为了验证这个悖论,我们可以使用Python随机生成一系列生日,然后判断是否有两个生日相同的情况出现。
下面是一个使用Python验证生日悖论的示例代码:
```python
import random
def generate_birthday(num_people):
"""
生成num_people个随机生日,格式为月份-日期,例如1-1表示1月1日
"""
birthdays = []
for i in range(num_people):
month = random.randint(1, 12)
if month in [1, 3, 5, 7, 8, 10, 12]:
day = random.randint(1, 31)
elif month in [4, 6, 9, 11]:
day = random.randint(1, 30)
else:
day = random.randint(1, 28)
birthdays.append(f"{month}-{day}")
return birthdays
def has_same_birthday(birthdays):
"""
判断生日列表中是否有重复的生日
"""
return len(birthdays) != len(set(birthdays))
def simulate(num_trials, num_people):
"""
模拟num_trials次随机选取num_people个人的过程,判断是否有重复生日出现
"""
num_success = 0
for i in range(num_trials):
birthdays = generate_birthday(num_people)
if has_same_birthday(birthdays):
num_success += 1
return num_success / num_trials
if __name__ == "__main__":
num_trials = 10000
for num_people in range(10, 101, 10):
p = simulate(num_trials, num_people)
print(f"For {num_people} people, probability of having same birthday is {p:.2%}")
```
这段代码模拟了从10个人到100个人这样一段范围内,有多少人中至少有两个人生日相同的概率。
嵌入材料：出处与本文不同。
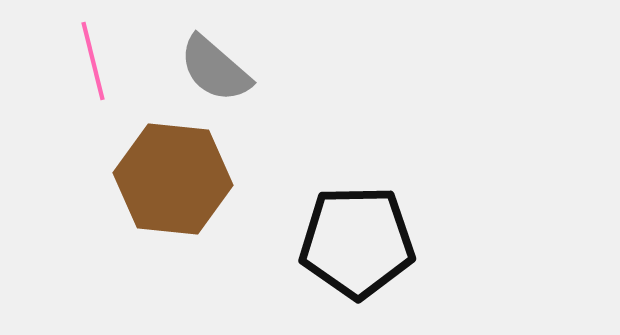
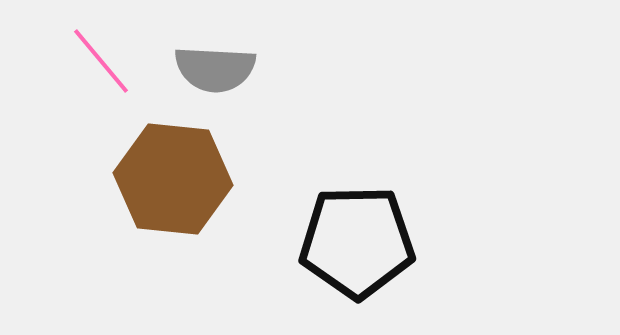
pink line: moved 8 px right; rotated 26 degrees counterclockwise
gray semicircle: rotated 38 degrees counterclockwise
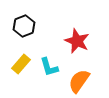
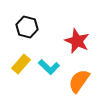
black hexagon: moved 3 px right, 1 px down; rotated 25 degrees counterclockwise
cyan L-shape: rotated 30 degrees counterclockwise
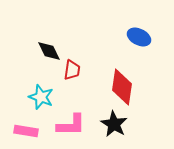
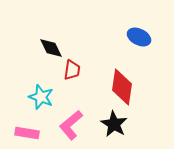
black diamond: moved 2 px right, 3 px up
pink L-shape: rotated 140 degrees clockwise
pink rectangle: moved 1 px right, 2 px down
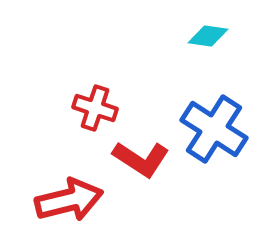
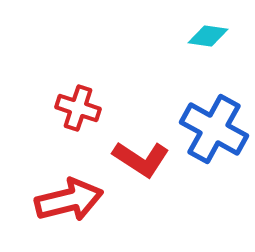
red cross: moved 17 px left
blue cross: rotated 4 degrees counterclockwise
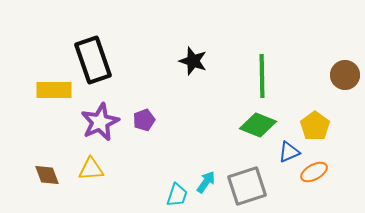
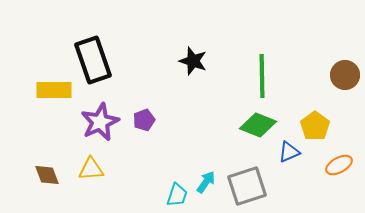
orange ellipse: moved 25 px right, 7 px up
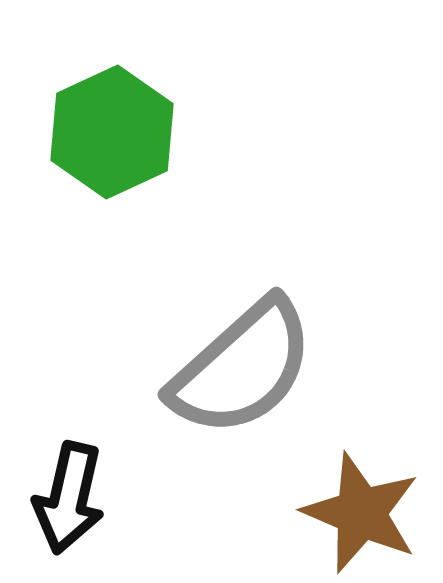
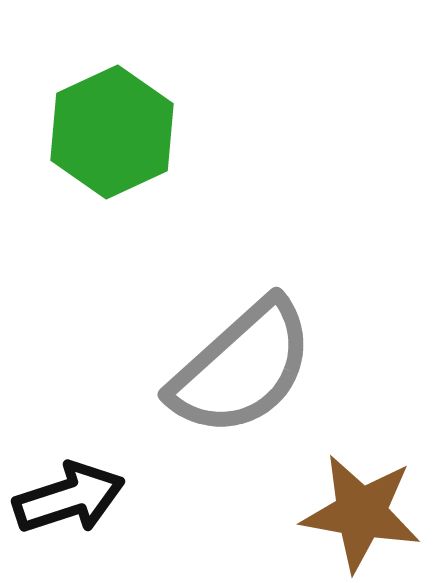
black arrow: rotated 121 degrees counterclockwise
brown star: rotated 13 degrees counterclockwise
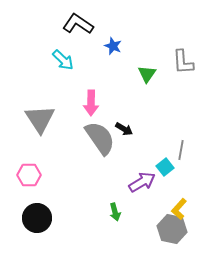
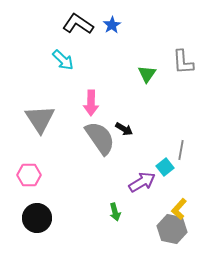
blue star: moved 1 px left, 21 px up; rotated 18 degrees clockwise
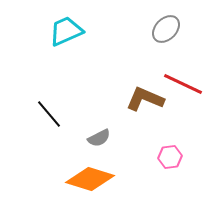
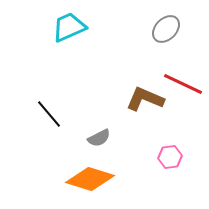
cyan trapezoid: moved 3 px right, 4 px up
在大多数情况下,随着人数的增加,概率也逐渐升高,逼近50%。
运行结果如下:
```
For 10 people, probability of having same birthday is 11.42%
For 20 people, probability of having same birthday is 41.01%
For 30 people, probability of having same birthday is 70.34%
For 40 people, probability of having same birthday is 89.13%
For 50 people, probability of having same birthday is 97.02%
For 60 people, probability of having same birthday is 99.14%
For 70 people, probability of having same birthday is 99.76%
For 80 people, probability of having same birthday is 99.97%
For 90 people, probability of having same birthday is 99.99%
For 100 people, probability of having same birthday is 100.00%
```
可以看到,随着人数的增加,概率确实逐渐升高,并且在人数达到100的时候已经接近100%。这进一步验证了生日悖论的正确性。